The romantic notion that we should go with our intuition and appoint ourselves vigilantes for the animals may sound noble, but it's deeply problematic. It proposes we violate the rights of some in order to further the rights of others. Perhaps it's a coincidence, but that's also exactly how the Brown Shirts saw themselves. Further, it proposes that we consider what we emotionally need over what we should do to help those with whom we should be in solidarity. It leads us into rights conflicts with others that cannot be justified. It promotes disorganization and a lack of clarity as to what animal rights advocates should be doing. Perhaps worst of all, it often hurts those we are seeking to help. Their lives depend on us taking their needs more seriously than our emotional needs to break stuff, to fulfil our emotional needs to feel like we're making a difference, our emotional need for media attention, our emotional need to feel heroic, our emotional need to see our names in the papers. I hope the pattern is clear here.

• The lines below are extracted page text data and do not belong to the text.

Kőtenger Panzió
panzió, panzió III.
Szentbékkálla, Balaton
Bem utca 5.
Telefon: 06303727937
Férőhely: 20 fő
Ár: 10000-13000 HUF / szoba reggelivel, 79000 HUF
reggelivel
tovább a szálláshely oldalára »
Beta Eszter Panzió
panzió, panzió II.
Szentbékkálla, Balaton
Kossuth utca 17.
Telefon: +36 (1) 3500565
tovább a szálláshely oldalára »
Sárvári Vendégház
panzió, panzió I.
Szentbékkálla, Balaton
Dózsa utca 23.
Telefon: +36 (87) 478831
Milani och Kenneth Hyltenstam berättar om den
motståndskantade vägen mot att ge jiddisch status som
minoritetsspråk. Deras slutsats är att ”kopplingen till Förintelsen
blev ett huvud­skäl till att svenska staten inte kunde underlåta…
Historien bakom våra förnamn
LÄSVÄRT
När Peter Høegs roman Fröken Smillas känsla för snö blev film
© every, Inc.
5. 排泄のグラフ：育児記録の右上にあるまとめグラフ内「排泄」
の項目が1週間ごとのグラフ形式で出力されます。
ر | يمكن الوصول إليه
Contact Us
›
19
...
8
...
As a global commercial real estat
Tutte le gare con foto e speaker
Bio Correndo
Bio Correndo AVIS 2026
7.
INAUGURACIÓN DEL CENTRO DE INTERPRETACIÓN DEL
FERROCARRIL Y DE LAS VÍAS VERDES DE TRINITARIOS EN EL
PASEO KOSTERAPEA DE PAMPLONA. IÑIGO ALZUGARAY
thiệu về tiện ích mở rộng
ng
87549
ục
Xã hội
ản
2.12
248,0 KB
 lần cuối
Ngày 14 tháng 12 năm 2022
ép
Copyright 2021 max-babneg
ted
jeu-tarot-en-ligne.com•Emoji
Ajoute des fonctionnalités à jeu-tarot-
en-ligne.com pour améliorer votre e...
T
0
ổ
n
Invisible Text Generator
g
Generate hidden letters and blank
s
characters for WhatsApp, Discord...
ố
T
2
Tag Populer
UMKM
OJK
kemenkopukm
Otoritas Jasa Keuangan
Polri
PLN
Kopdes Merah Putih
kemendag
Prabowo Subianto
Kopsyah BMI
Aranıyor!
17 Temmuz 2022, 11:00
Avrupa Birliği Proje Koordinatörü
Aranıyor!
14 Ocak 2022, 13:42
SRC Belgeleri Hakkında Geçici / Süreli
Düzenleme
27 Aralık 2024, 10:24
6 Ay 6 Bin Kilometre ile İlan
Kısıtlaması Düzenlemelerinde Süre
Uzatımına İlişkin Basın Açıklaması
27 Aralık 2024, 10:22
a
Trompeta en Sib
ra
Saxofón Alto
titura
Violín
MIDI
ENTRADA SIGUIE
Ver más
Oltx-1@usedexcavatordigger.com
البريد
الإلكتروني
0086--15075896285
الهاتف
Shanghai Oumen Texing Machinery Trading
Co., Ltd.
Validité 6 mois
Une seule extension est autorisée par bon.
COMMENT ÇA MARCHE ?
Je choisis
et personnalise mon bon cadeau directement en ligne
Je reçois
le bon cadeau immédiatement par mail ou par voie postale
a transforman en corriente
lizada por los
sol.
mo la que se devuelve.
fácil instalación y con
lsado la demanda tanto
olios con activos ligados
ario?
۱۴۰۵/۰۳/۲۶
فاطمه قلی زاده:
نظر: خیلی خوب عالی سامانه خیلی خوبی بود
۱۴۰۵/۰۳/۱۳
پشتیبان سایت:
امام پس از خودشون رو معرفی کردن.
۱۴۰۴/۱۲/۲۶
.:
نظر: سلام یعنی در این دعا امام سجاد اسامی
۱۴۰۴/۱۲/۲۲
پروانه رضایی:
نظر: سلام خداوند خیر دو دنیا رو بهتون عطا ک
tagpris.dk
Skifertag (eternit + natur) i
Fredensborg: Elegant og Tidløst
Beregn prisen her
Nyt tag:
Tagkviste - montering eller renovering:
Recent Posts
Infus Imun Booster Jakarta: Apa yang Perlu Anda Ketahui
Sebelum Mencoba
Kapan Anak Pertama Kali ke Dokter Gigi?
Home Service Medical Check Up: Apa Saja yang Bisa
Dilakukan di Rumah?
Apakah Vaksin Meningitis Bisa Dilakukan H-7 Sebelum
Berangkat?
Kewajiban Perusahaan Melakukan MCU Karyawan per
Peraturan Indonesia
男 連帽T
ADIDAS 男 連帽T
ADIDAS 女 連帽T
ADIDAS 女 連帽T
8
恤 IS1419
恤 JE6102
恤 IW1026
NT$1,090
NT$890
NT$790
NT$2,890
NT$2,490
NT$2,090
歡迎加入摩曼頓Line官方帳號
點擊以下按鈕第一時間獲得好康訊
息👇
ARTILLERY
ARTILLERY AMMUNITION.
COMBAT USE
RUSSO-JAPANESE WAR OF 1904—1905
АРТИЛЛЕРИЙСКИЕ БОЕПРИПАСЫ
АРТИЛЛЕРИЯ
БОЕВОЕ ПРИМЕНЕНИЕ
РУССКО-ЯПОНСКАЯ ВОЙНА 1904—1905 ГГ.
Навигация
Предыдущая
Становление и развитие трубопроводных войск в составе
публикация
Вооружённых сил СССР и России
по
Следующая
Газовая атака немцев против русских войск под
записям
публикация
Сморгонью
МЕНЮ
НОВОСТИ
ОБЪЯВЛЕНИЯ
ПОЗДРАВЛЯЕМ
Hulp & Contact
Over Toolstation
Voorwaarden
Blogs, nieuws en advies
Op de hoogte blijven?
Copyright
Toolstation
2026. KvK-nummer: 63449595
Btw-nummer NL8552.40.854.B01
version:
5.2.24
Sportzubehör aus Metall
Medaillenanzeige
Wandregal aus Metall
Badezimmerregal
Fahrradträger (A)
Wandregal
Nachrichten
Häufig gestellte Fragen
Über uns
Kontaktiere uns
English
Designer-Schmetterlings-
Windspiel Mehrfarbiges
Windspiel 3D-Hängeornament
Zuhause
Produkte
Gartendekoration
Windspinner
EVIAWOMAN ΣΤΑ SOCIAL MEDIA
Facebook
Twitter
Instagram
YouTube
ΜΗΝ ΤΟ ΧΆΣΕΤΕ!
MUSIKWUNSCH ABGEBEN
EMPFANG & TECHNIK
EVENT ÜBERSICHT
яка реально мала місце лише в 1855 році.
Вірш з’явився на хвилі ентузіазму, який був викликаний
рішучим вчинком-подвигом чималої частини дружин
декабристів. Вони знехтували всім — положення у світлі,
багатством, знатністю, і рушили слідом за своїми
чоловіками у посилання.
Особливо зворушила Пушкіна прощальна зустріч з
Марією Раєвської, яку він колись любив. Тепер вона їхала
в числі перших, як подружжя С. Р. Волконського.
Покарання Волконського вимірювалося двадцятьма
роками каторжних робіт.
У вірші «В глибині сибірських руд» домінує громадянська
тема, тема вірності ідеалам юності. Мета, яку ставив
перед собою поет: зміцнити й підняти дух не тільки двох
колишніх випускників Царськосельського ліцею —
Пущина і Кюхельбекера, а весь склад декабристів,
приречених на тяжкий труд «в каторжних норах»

It's not about what the oppressed owe us; real solidarity work is rationally understood, organized, motivated and carried out with the discipline, good faith, and dedication required to deliver the justice that we owe them.

The best thing anyone can do for the Myanmar opposition is to engage in creative nonviolent education about the situation in Myanmar and to lay the groundwork for mass movements that insist on change. Similarly, if we take nonhuman animals seriouly, the best thing any of us can do is to take the rights of nonhuman animals as property seriously, and to go, stay and say vegan as a baseline for taking those rights seriously. Should we wish to do more, then that is equally clear: we should promote the abolition, and not the regulation, of the property status of nonhuman animals, engage in creative, nonviolent education, and work to promote the adoption of the millions and millions of nonhuman animals whose lives can be saved through perfectly legal means.